Infrastructure Issue Affecting Customer Sites

Incident Report for Pantheon Operations

Postmortem

The issue stemmed from a disruption in communication between our edge system (Fastly) and Pantheon. Pantheon uses Fastly’s edge network to provide better performance by caching pages. As pages change, Pantheon automatically refreshes them in Fastly. This incident resulted in downtime for any pages that needed to be served by Pantheon.

Pantheon's Experience Protection feature supports the ability to serve previously cached pages when we are unable to refresh a page on the edge network. This allowed us to serve previously cached pages unless a customer specifically turned off this capability for some of their pages. Additionally, some pages which are built dynamically on Pantheon could not be cached by the edge network. Such pages were not served due to the disruption between the edge network and Pantheon.

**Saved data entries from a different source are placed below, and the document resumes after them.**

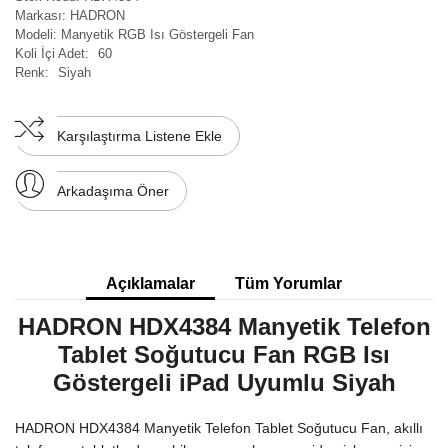
Markası:
HADRON
Modeli:
Manyetik RGB Isı Göstergeli Fan
Koli İçi Adet:
60
Renk:
Siyah
Karşılaştırma Listene Ekle
Arkadaşıma Öner
Açıklamalar
Tüm Yorumlar
HADRON HDX4384 Manyetik Telefon
Tablet Soğutucu Fan RGB Isı
Göstergeli iPad Uyumlu Siyah
HADRON HDX4384 Manyetik Telefon Tablet Soğutucu Fan, akıllı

We’re taking steps to help protect against these types of issues in the future. We are enhancing our monitoring systems to detect and report such interruptions more proactively, with the goal of preventing similar incidents in the future. Additionally, we are conducting a comprehensive assessment of our monitoring and alerting framework to ensure we cover all relevant scenarios effectively.

Posted Sep 21, 2023 - 11:25 PDT

Resolved

The issue has been successfully resolved, and there should be no further disruptions. If you encounter any unexpected issues, please don't hesitate to contact our support team for immediate assistance. We greatly appreciate your patience and support throughout this incident.

Posted Sep 14, 2023 - 17:30 PDT

Update

We are making a small adjustment to increase stability and will continue to monitor for another 30 minutes, all sites are still holding stable.

Posted Sep 14, 2023 - 16:37 PDT

Update

All sites are reporting steady uptime and dashboard performance is back to normal. We will continue to monitor for another 30 minutes.

Posted Sep 14, 2023 - 16:05 PDT

Update

Ongoing monitoring is showing a steady improvement in dashboard and site responses.

Posted Sep 14, 2023 - 15:25 PDT

Update

We are continuing to monitor and seeing steady progress in dashboard and site responses. Multidev creation is now working as well, though it may take a minute for the multidev to be accessible.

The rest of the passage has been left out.